Pada Februari 2022, ini cadangan devisa mencapai USD 141,4 miliar. Nilai ini yang meningkat dari bulan sebelumnya akibat penerimaan pajak dan jasa dan penarikan pinjaman luar negeri pemerintah. Hanya saja akan ada kemungkinan bahwa cadangan devisa akan menurun karena intervensi BI untuk meredam tekanan Rupiah akibat ketidakstabilan dari invasi.
Seiring dengan nilai tukar yang tetap dijaga, harapannya adalah inflasi tetap sesuai dengan target BI. Meskipun sudah banyak faktor di luar dari tekanan invasi ini yang mengisyaratkan kenaikan inflasi ke depan. Salah satunya adalah meningkatnya harga barang-barang domestik, kenaikan tarif Pajak Pertambahan Nilai (PPn) serta isu kenaikan harga bahan bakar minyak (BBM). Belum lagi potensi imported inflation akibat harga logistik yang meningkat.
Pada akhirnya, invasi ini mengarahkan para pengambil kebijakan untuk menyusun langkah yang tepat agar tidak berdampak negatif di tengah pemulihan ekonomi akibat pandemi. Penting sekali lagi bagi pemerintah untuk menjaga kepercayaan dan ekspektasi investor dan konsumen. Terutama BI sebagai otoritas moneter.

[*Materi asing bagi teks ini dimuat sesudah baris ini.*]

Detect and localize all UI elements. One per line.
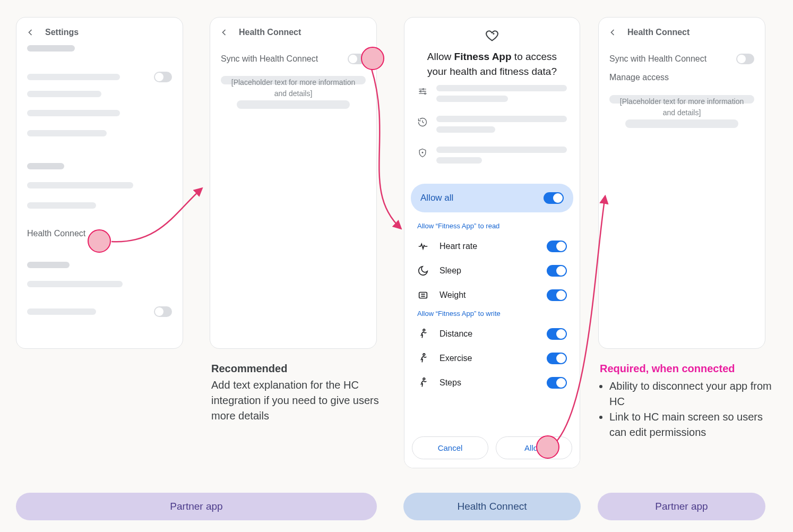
caption-required: Required, when connected Ability to disc… (600, 361, 780, 440)
toggle[interactable] (547, 265, 567, 277)
toggle[interactable] (547, 353, 567, 364)
pill-health-connect: Health Connect (403, 493, 581, 520)
screen-permission-dialog: Allow Fitness App to access your health … (404, 17, 580, 468)
history-icon (417, 117, 428, 127)
allow-button[interactable]: Allow (496, 436, 572, 459)
heart-rate-icon (417, 241, 429, 252)
info-row (417, 116, 567, 137)
svg-point-8 (423, 378, 425, 380)
touch-indicator (361, 47, 384, 70)
svg-point-6 (423, 329, 425, 331)
cancel-button[interactable]: Cancel (412, 436, 488, 459)
back-icon[interactable] (219, 27, 229, 38)
toggle[interactable] (547, 241, 567, 252)
svg-point-7 (423, 354, 425, 356)
perm-steps[interactable]: Steps (404, 371, 580, 395)
svg-point-0 (493, 33, 494, 35)
weight-icon (417, 289, 429, 301)
svg-point-2 (420, 91, 421, 92)
sleep-icon (417, 265, 429, 277)
allow-all-row[interactable]: Allow all (411, 184, 573, 212)
perm-heart-rate[interactable]: Heart rate (404, 234, 580, 259)
exercise-icon (417, 353, 429, 364)
page-title: Health Connect (627, 28, 689, 37)
placeholder-text: [Placeholder text for more information a… (221, 77, 366, 99)
read-section-label: Allow “Fitness App” to read (404, 220, 580, 234)
svg-rect-5 (419, 293, 427, 298)
info-row (417, 85, 567, 106)
manage-access-row[interactable]: Manage access (609, 73, 754, 82)
svg-point-3 (425, 93, 426, 95)
steps-icon (417, 377, 429, 389)
screen-settings: Settings Health Connect (16, 17, 183, 349)
dialog-title: Allow Fitness App to access your health … (417, 49, 567, 79)
allow-all-toggle[interactable] (544, 192, 564, 204)
toggle[interactable] (547, 328, 567, 340)
svg-point-1 (423, 89, 424, 90)
sliders-icon (417, 86, 428, 97)
toggle[interactable] (547, 289, 567, 301)
caption-recommended: Recommended Add text explanation for the… (211, 361, 381, 424)
pill-partner-app-2: Partner app (598, 493, 765, 520)
screen-sync-on: Health Connect Sync with Health Connect … (598, 17, 765, 349)
running-icon (417, 328, 429, 340)
page-title: Settings (45, 28, 79, 37)
sync-label: Sync with Health Connect (609, 54, 706, 64)
perm-distance[interactable]: Distance (404, 322, 580, 346)
allow-all-label: Allow all (420, 193, 453, 203)
toggle[interactable] (547, 377, 567, 389)
touch-indicator (536, 435, 559, 459)
perm-weight[interactable]: Weight (404, 283, 580, 307)
shield-icon (417, 148, 428, 158)
toggle[interactable] (154, 72, 172, 82)
health-connect-icon (485, 28, 499, 43)
touch-indicator (88, 229, 111, 253)
toggle[interactable] (154, 306, 172, 317)
perm-sleep[interactable]: Sleep (404, 259, 580, 283)
back-icon[interactable] (25, 27, 36, 38)
pill-partner-app: Partner app (16, 493, 377, 520)
placeholder-text: [Placeholder text for more information a… (609, 96, 754, 118)
perm-exercise[interactable]: Exercise (404, 346, 580, 371)
screen-sync-off: Health Connect Sync with Health Connect … (210, 17, 377, 349)
back-icon[interactable] (607, 27, 618, 38)
info-row (417, 147, 567, 168)
page-title: Health Connect (239, 28, 301, 37)
svg-point-4 (422, 152, 423, 153)
sync-label: Sync with Health Connect (221, 54, 318, 64)
sync-toggle[interactable] (736, 54, 754, 64)
write-section-label: Allow “Fitness App” to write (404, 307, 580, 322)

Upaya mencegah keluarnya aliran modal sekaligus menjaga nilai tukar dan inflasi terjaga di tengah pemulihan ekonomi tentu tidaklah mudah. Belum lagi The Fed kini telah menaikkan suku bunga acuannya sebesar 25bps yang berada pada rentang 1,75%-2%. Tentunya, BI pun tidak akan secara cepat mengubah arah kebijakan yang berpotensi memperlambat pertumbuhan ekonomi. Bank Indonesia akan berusaha untuk mengambil langkah akomodatif dalam mendukung pemulihan ekonomi.